Fairness is something we made up. It’s an idea. The universe isn’t fair or unfair. It works by mathematics, physics, chemistry, and biochemistry. Things happen. It takes a mind to come along and call them fair or not.
The story takes place in Scotland and captures the atmosphere of the country perfectly from the stunning imagery of mountains, lochs, valley and cairns to the mundane details of everyday life. Oh, and there’s some drinking too - actually an awful lot of drinking with a variety of consequences, including a painfully funny account of an almighty Hogmanay hangover.
One of the stylistic features in Banks’ writing is frequently switching back and forth in time, even having flashbacks within flashbacks. While this confuses some (primarily those of a limited attention span), for me this non-linear narrative is handled very well. Banks only introduces background knowledge when it is relevant, for example helping to create more depth to a character. As the novel progresses, we discover that all the insignificant and apparently random movements in time contribute to the main plot. Moreover, this is exactly how our minds work in real life with memories being sparked by other events and then cascading to form a whole. Far from being a gimmick, this results in a more natural way of looking at things.
Another writing trait is the use of multiple voices and points of view, switching the narrative between Prentice and his father. Thus, we get a more balanced view than most books with a teenage protagonist, as we can also understand the father and his motivations. It is interesting to see the reasons for Kenneth’s actions as well as the reactions they provoke in his son. Given the multi-layered narrative, the quality of the dialogue is particularly impressive.
Prentice, have you been reading crime novels instead of your history books?
No. The worst crimes are always in the history books, anyway.
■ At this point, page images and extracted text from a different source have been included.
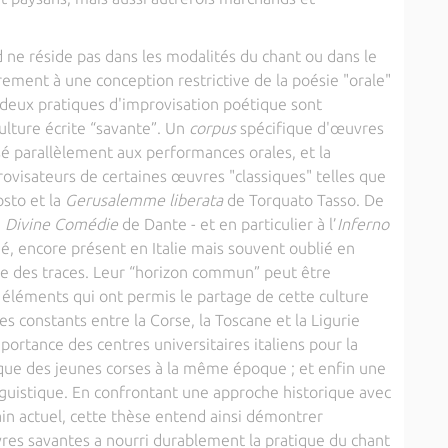
d ne réside pas dans les modalités du chant ou dans le
irement à une conception restrictive de la poésie "orale"
 deux pratiques d'improvisation poétique sont
ulture écrite “savante”. Un
corpus
spécifique d'œuvres
é parallèlement aux performances orales, et la
ovisateurs de certaines œuvres "classiques" telles que
osto et la
Gerusalemme
liberata
de Torquato Tasso. De
a
Divine Comédie
de Dante - et en particulier à l’
Inferno
é, encore présent en Italie mais souvent oublié en
e des traces. Leur “horizon commun” peut être
éléments qui ont permis le partage de cette culture
ges constants entre la Corse, la Toscane et la Ligurie
portance des centres universitaires italiens pour la
tique des jeunes corses à la même époque ; et enfin une
uistique. En confrontant une approche historique avec
in actuel, cette thèse entend ainsi démontrer
s savantes a nourri durablement la pratique du chant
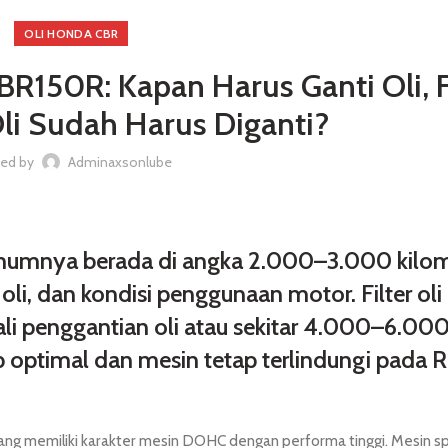
OLI HONDA CBR
BR150R: Kapan Harus Ganti Oli, F
 Oli Sudah Harus Diganti?
ted by
Adminaxsonlube
umumnya berada di angka 2.000–3.000 kilo
oli, dan kondisi penggunaan motor. Filter oli
ali penggantian oli atau sekitar 4.000–6.00
ap optimal dan mesin tetap terlindungi pada
ang memiliki karakter mesin DOHC dengan performa tinggi. Mesin s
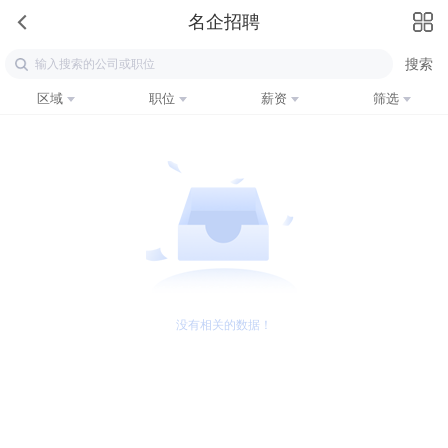
名企招聘
区域
职位
薪资
筛选
没有相关的数据！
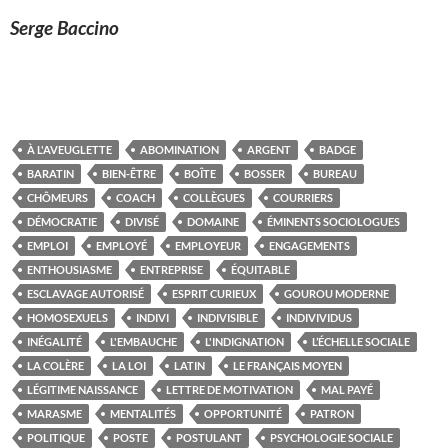
Serge Baccino
À L'AVEUGLETTE
ABOMINATION
ARGENT
BADGE
BARATIN
BIEN-ÊTRE
BOÎTE
BOSSER
BUREAU
CHÔMEURS
COACH
COLLÈGUES
COURRIERS
DÉMOCRATIE
DIVISÉ
DOMAINE
ÉMINENTS SOCIOLOGUES
EMPLOI
EMPLOYÉ
EMPLOYEUR
ENGAGEMENTS
ENTHOUSIASME
ENTREPRISE
ÉQUITABLE
ESCLAVAGE AUTORISÉ
ESPRIT CURIEUX
GOUROU MODERNE
HOMOSEXUELS
INDIVI
INDIVISIBLE
INDIVIVIDUS
INÉGALITÉ
L'EMBAUCHE
L'INDIGNATION
L’ÉCHELLE SOCIALE
LA COLÈRE
LA LOI
LATIN
LE FRANÇAIS MOYEN
LÉGITIME NAISSANCE
LETTRE DE MOTIVATION
MAL PAYÉ
MARASME
MENTALITÉS
OPPORTUNITÉ
PATRON
POLITIQUE
POSTE
POSTULANT
PSYCHOLOGIE SOCIALE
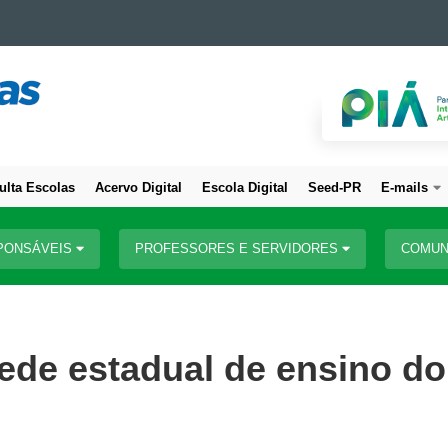
ulta Escolas
Acervo Digital
Escola Digital
Seed-PR
E-mails
PONSÁVEIS
PROFESSORES E SERVIDORES
COMUN
rede estadual de ensino do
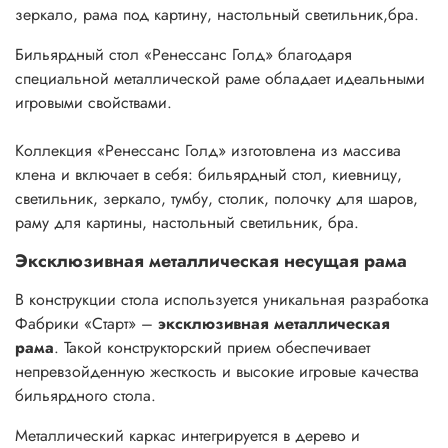
зеркало, рама под картину, настольный светильник,бра.
Бильярдный стол «Ренессанс Голд» благодаря
специальной металлической раме обладает идеальными
игровыми свойствами.
Коллекция «Ренессанс Голд» изготовлена из массива
клена и включает в себя: бильярдный стол, киевницу,
светильник, зеркало, тумбу, столик, полочку для шаров,
раму для картины, настольный светильник, бра.
Эксклюзивная металлическая несущая рама
В конструкции стола используется уникальная разработка
Фабрики «Старт» –
эксклюзивная металлическая
рама
. Такой конструкторский прием обеспечивает
непревзойденную жесткость и высокие игровые качества
бильярдного стола.
Металлический каркас интегрируется в дерево и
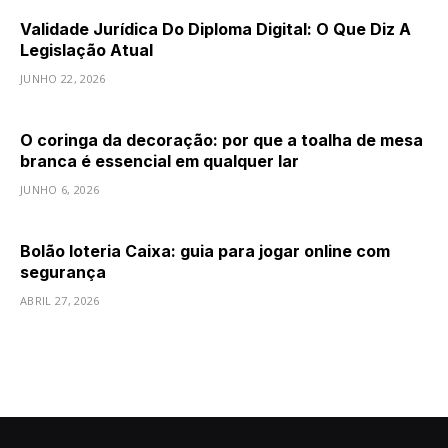
Validade Jurídica Do Diploma Digital: O Que Diz A
Legislação Atual
JUNHO 22, 2026
O coringa da decoração: por que a toalha de mesa
branca é essencial em qualquer lar
JUNHO 6, 2026
Bolão loteria Caixa: guia para jogar online com
segurança
ABRIL 27, 2026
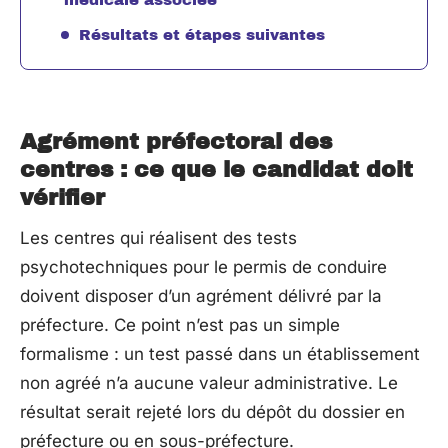
Résultats et étapes suivantes
Agrément préfectoral des
centres : ce que le candidat doit
vérifier
Les centres qui réalisent des tests
psychotechniques pour le permis de conduire
doivent disposer d’un agrément délivré par la
préfecture. Ce point n’est pas un simple
formalisme : un test passé dans un établissement
non agréé n’a aucune valeur administrative. Le
résultat serait rejeté lors du dépôt du dossier en
préfecture ou en sous-préfecture.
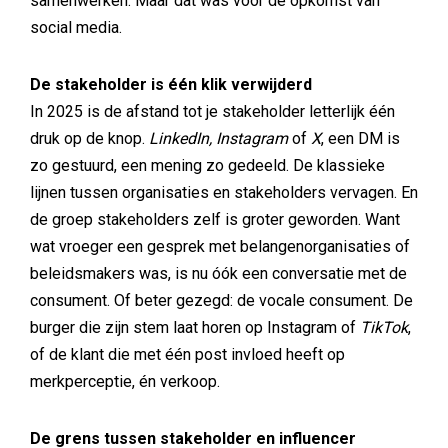
samenwerken. Maar dat was vóór de opkomst van
social media.
De stakeholder is één klik verwijderd
In 2025 is de afstand tot je stakeholder letterlijk één
druk op de knop.
LinkedIn, Instagram
of
X
, een DM is
zo gestuurd, een mening zo gedeeld. De klassieke
lijnen tussen organisaties en stakeholders vervagen. En
de groep stakeholders zelf is groter geworden. Want
wat vroeger een gesprek met belangenorganisaties of
beleidsmakers was, is nu óók een conversatie met de
consument. Of beter gezegd: de vocale consument. De
burger die zijn stem laat horen op Instagram of
TikTok
,
of de klant die met één post invloed heeft op
merkperceptie, én verkoop.
De grens tussen stakeholder en influencer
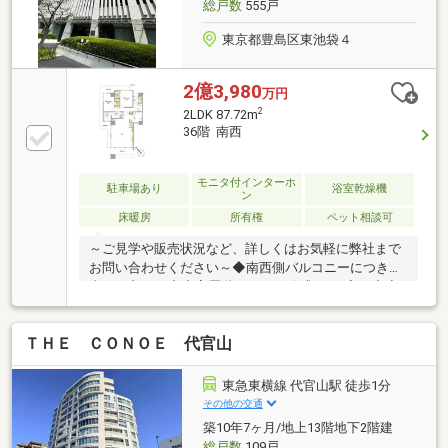
総戸数
555戸
東京都豊島区東池袋４
2億3,980
万円
2
2LDK 87.72m
36階 南西
モニタ付インターホ
駐車場あり
浴室乾燥機
ン
床暖房
所有権
ペット相談可
～ご見学や販売状況など、詳しくはお気軽に弊社まで
お問い合わせください～◆南西側バルコニーにつき陽
当たり良好！◆◇高層階につき解放感ある1室！◇◆
サンシャインなどの商業施設も多く過ごしやすい環
境！◆現地のご案内も可能でございますのでお気軽に
ＴＨＥ ＣＯＮＯＥ 代官山
ご連絡ください！
東急東横線 代官山駅 徒歩1分
その他の交通
築10年7ヶ月/地上13階地下2階建
総戸数
109戸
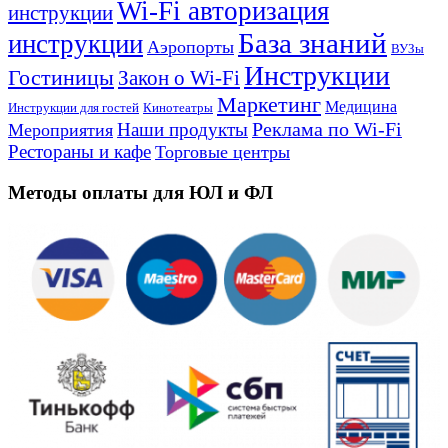
Wi-Fi авторизация
инструкции
База знаний
инструкции
Аэропорты
ВУЗы
Инструкции
Гостиницы
Закон о Wi-Fi
Маркетинг
Медицина
Инструкции для гостей
Кинотеатры
Реклама по Wi-Fi
Наши продукты
Мероприятия
Рестораны и кафе
Торговые центры
Методы оплаты для ЮЛ и ФЛ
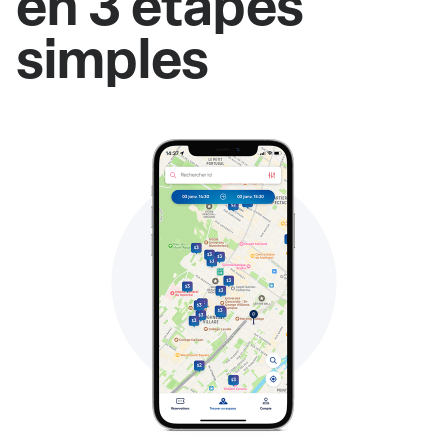
en 3 étapes
simples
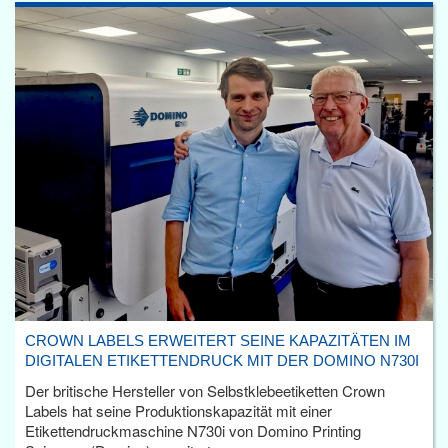
CROWN LABELS ERWEITERT SEINE KAPAZITÄTEN IM
DIGITALEN ETIKETTENDRUCK MIT DER DOMINO N730I
Der britische Hersteller von Selbstklebeetiketten Crown
Labels hat seine Produktionskapazität mit einer
Etikettendruckmaschine N730i von Domino Printing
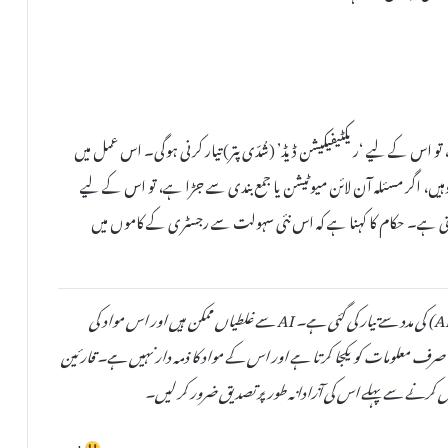
اس کے لیے ‘ریکٹیفیکیشن ڈیڈ’ (شُدّی پتر) تیار کرنی ہوگی۔ اس عمل میں
وہیں، اگر مسئلہ آن لائن میوٹیشن یا جمع بندی سے جڑا ہے، تو اس کے لیے
تی ہے۔ حکام کا کہنا ہے کہ اس نئی سہولت سے رجسٹری کے کاموں میں
یہ خبر دستیاب مقامی ذرائع کی بنیاد پر مصنوعی ذہانت (AI) کی مدد سے تیار کی گئی ہے۔ AI سے غلطیاں ممکن ہیں اور اس مواد کی
صحت یا اصلیت کی کوئی ضمانت نہیں دی جا سکتی۔ TheAinak صرف معلومات کو یکجا کرتا ہے اور اس کے مواد کا ذمہ دار نہیں ہے۔ قارئین
 کرنے سے پہلے اس کی آزادانہ طور پر تصدیق ضرور کر لیں۔
+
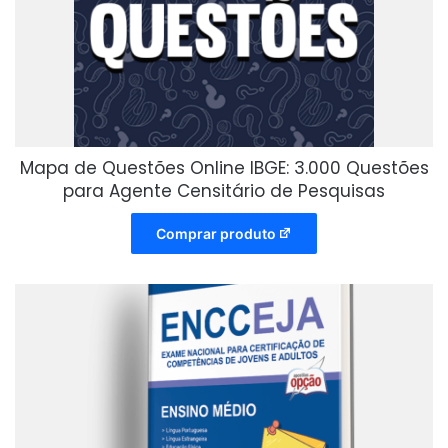
Mapa de Questões Online IBGE: 3.000 Questões
para Agente Censitário de Pesquisas
Comprar produto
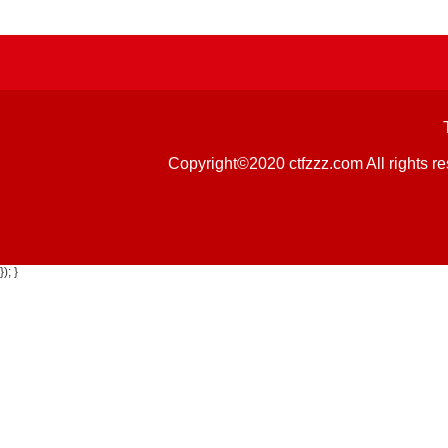
Copyright©2020 ctfzzz.com 
}); }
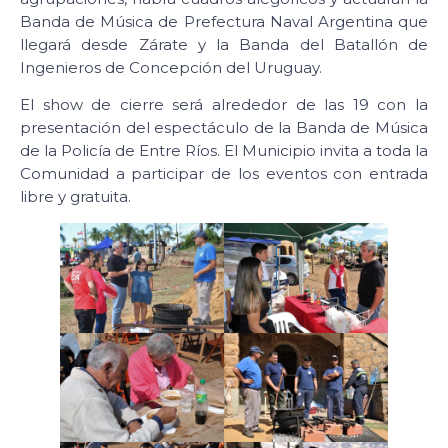
Banda de Música de Prefectura Naval Argentina que
llegará desde Zárate y la Banda del Batallón de
Ingenieros de Concepción del Uruguay.
El show de cierre será alrededor de las 19 con la
presentación del espectáculo de la Banda de Música
de la Policía de Entre Ríos. El Municipio invita a toda la
Comunidad a participar de los eventos con entrada
libre y gratuita.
Speaking of history, the story is very precisely set in the early 90s with its references to the first Gulf War, the Thatcher government, the Poll Tax and, er, Lloyd Cole. The book gives a very specific snapshot of young people, their clothes and their music from that time (“when I started to understand the lyrics of a Cocteau Twins song, I knew I was wrecked”). In a way, it’s starting to feel like a period piece, but the book remains as sharp and witty as ever.
"Stone the crows"
The book has been adapted for a television series of the same name, starring Joseph McFadden as Prentice; Dougray Scott as his smart-alec, elder brother Lewis; and a young Peter Capaldi (the superb Malcolm Tucker in The Thick of It) as uncle Rory. Unlike many similar adaptations, this one was a high class, delicate and engaging production with Banks sending the producers a letter thanking them for “looking after my baby”.
The Crow Road may be Banks at his most bankable, but it’s also an extraordinary tale rendered so carefully that it feels universal. It has entertaining characters and situations, realistic relationships and problems with a solid and enthralling plot. Banks has said that he “wanted to write something big and a bit untidy, a bit scruffy in itself”. He’s done much more than that, but as a great man once said, “creative minds are rarely tidy”.